**Aim of the task**
Each entry below should be returned exactly as is, with the pictures removed.

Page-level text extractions
===============

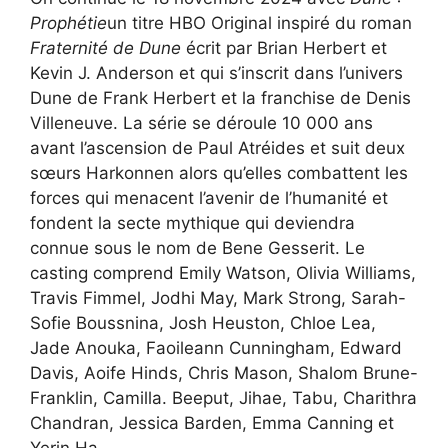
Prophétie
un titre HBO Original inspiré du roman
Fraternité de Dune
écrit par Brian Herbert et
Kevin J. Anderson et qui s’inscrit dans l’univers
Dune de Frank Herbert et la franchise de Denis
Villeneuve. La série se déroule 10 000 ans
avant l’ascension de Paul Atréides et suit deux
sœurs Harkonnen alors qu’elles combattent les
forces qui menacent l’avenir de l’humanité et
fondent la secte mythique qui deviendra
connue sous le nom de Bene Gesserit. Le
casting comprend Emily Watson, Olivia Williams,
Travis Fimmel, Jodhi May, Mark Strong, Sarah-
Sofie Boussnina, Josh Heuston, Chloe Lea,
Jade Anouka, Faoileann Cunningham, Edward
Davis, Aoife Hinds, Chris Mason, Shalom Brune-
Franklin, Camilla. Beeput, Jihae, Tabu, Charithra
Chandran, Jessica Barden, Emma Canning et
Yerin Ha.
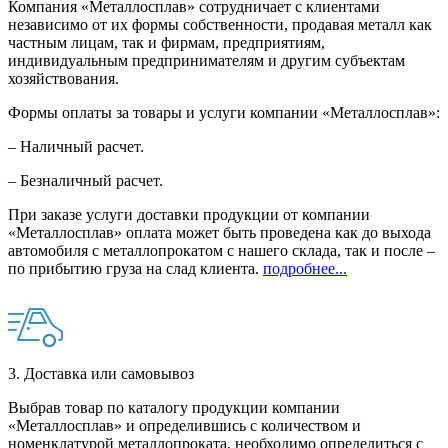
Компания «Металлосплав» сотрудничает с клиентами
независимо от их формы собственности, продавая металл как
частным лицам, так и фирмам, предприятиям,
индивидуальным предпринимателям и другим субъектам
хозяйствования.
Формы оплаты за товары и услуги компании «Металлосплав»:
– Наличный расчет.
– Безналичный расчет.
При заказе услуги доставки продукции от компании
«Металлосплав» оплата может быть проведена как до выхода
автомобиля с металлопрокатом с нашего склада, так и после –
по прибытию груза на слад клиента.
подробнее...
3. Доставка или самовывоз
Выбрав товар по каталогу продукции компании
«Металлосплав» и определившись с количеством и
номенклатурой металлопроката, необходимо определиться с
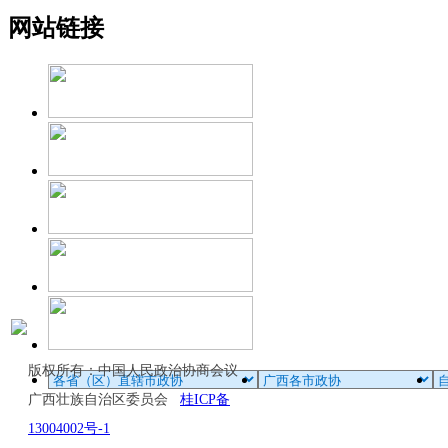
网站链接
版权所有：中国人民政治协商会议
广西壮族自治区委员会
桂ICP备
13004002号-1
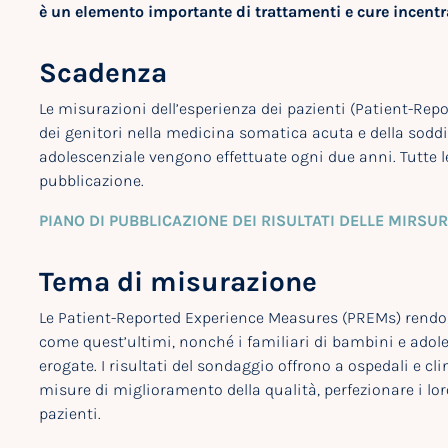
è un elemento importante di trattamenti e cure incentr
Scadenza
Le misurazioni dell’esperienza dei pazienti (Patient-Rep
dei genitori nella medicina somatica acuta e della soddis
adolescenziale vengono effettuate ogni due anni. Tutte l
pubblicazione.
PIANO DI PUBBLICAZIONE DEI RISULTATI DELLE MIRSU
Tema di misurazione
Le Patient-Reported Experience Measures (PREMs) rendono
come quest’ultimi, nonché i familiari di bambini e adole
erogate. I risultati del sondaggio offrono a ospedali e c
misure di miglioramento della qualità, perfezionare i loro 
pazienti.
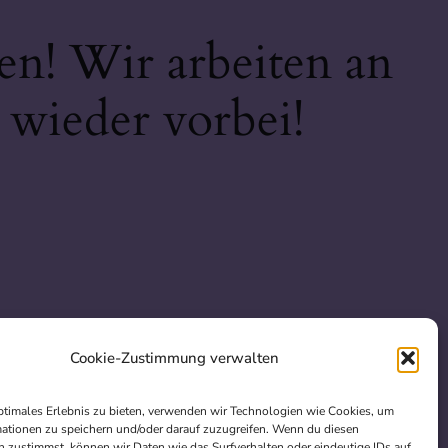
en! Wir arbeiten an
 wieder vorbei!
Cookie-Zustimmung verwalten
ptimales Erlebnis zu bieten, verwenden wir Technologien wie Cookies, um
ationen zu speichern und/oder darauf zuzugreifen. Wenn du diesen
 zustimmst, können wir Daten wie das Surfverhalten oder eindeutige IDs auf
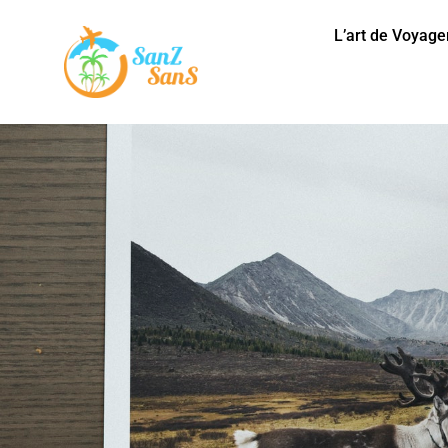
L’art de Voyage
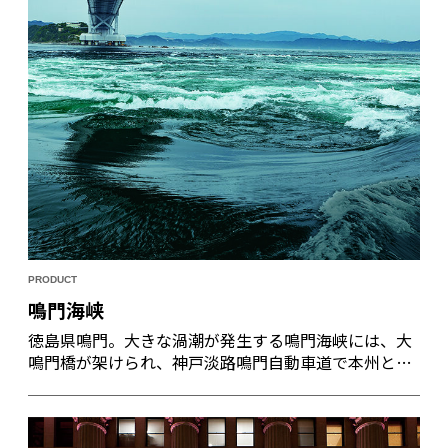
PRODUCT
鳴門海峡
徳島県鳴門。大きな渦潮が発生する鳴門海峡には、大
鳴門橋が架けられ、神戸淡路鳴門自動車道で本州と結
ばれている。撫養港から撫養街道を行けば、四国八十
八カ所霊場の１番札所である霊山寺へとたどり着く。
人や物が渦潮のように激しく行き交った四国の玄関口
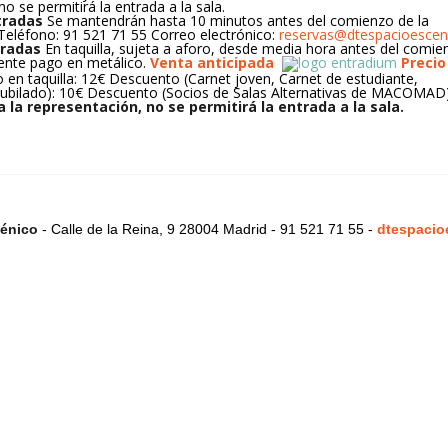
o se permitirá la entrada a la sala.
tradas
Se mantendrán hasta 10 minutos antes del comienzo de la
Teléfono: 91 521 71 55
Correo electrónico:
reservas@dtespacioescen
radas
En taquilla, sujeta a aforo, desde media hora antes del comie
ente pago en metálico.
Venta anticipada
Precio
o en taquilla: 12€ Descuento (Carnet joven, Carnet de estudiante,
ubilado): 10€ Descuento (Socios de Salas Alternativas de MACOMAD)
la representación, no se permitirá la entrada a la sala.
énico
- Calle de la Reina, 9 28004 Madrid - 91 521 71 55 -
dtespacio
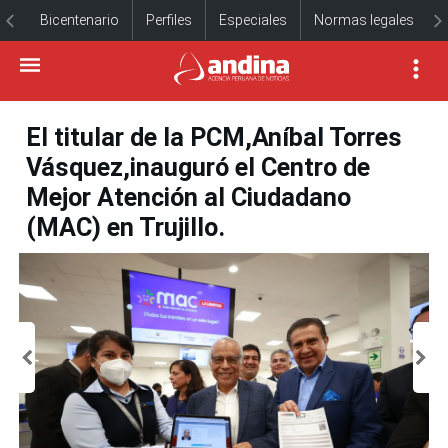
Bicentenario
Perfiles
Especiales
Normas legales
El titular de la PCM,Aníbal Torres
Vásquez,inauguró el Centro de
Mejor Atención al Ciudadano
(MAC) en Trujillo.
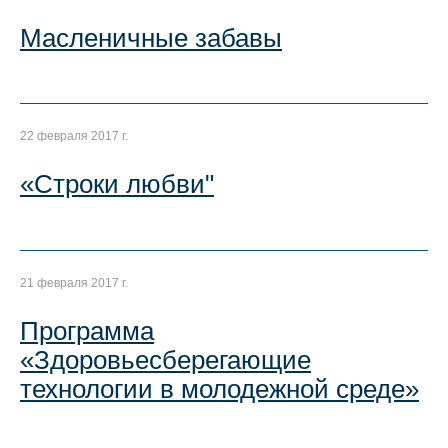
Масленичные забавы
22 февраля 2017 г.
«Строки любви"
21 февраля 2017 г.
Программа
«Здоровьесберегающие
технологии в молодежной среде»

===============

**Result of this exercise**
Prophétie
un titre HBO Original inspiré du roman
Fraternité de Dune
écrit par Brian Herbert et
Kevin J. Anderson et qui s’inscrit dans l’univers
Dune de Frank Herbert et la franchise de Denis
Villeneuve. La série se déroule 10 000 ans
avant l’ascension de Paul Atréides et suit deux
sœurs Harkonnen alors qu’elles combattent les
forces qui menacent l’avenir de l’humanité et
fondent la secte mythique qui deviendra
connue sous le nom de Bene Gesserit. Le
casting comprend Emily Watson, Olivia Williams,
Travis Fimmel, Jodhi May, Mark Strong, Sarah-
Sofie Boussnina, Josh Heuston, Chloe Lea,
Jade Anouka, Faoileann Cunningham, Edward
Davis, Aoife Hinds, Chris Mason, Shalom Brune-
Franklin, Camilla. Beeput, Jihae, Tabu, Charithra
Chandran, Jessica Barden, Emma Canning et
Yerin Ha.
Компания «Металлосплав» сотрудничает с клиентами
независимо от их формы собственности, продавая металл как
частным лицам, так и фирмам, предприятиям,
индивидуальным предпринимателям и другим субъектам
хозяйствования.
Формы оплаты за товары и услуги компании «Металлосплав»:
– Наличный расчет.
– Безналичный расчет.
При заказе услуги доставки продукции от компании
«Металлосплав» оплата может быть проведена как до выхода
автомобиля с металлопрокатом с нашего склада, так и после –
по прибытию груза на слад клиента.
подробнее...
3. Доставка или самовывоз
Выбрав товар по каталогу продукции компании
«Металлосплав» и определившись с количеством и
номенклатурой металлопроката, необходимо определиться с
网站链接
版权所有：中国人民政治协商会议
广西壮族自治区委员会
桂ICP备
13004002号-1
è un elemento importante di trattamenti e cure incentr
Scadenza
Le misurazioni dell’esperienza dei pazienti (Patient-Rep
dei genitori nella medicina somatica acuta e della soddis
adolescenziale vengono effettuate ogni due anni. Tutte l
pubblicazione.
PIANO DI PUBBLICAZIONE DEI RISULTATI DELLE MIRSU
Tema di misurazione
Le Patient-Reported Experience Measures (PREMs) rendono
come quest’ultimi, nonché i familiari di bambini e adole
erogate. I risultati del sondaggio offrono a ospedali e c
misure di miglioramento della qualità, perfezionare i loro 
pazienti.
en! Wir arbeiten an
 wieder vorbei!
Cookie-Zustimmung verwalten
ptimales Erlebnis zu bieten, verwenden wir Technologien wie Cookies, um
ationen zu speichern und/oder darauf zuzugreifen. Wenn du diesen
 zustimmst, können wir Daten wie das Surfverhalten oder eindeutige IDs auf
L’art de Voyage
PRODUCT
鳴門海峡
徳島県鳴門。大きな渦潮が発生する鳴門海峡には、大
鳴門橋が架けられ、神戸淡路鳴門自動車道で本州と結
ばれている。撫養港から撫養街道を行けば、四国八十
八カ所霊場の１番札所である霊山寺へとたどり着く。
人や物が渦潮のように激しく行き交った四国の玄関口
o se permitirá la entrada a la sala.
tradas
Se mantendrán hasta 10 minutos antes del comienzo de la
Teléfono: 91 521 71 55
Correo electrónico:
reservas@dtespacioescen
radas
En taquilla, sujeta a aforo, desde media hora antes del comie
ente pago en metálico.
Venta anticipada
Precio
o en taquilla: 12€ Descuento (Carnet joven, Carnet de estudiante,
ubilado): 10€ Descuento (Socios de Salas Alternativas de MACOMAD)
la representación, no se permitirá la entrada a la sala.
énico
- Calle de la Reina, 9 28004 Madrid - 91 521 71 55 -
dtespacio
Bicentenario
Perfiles
Especiales
Normas legales
El titular de la PCM,Aníbal Torres
Vásquez,inauguró el Centro de
Mejor Atención al Ciudadano
(MAC) en Trujillo.
Масленичные забавы
22 февраля 2017 г.
«Строки любви"
21 февраля 2017 г.
Программа
«Здоровьесберегающие
технологии в молодежной среде»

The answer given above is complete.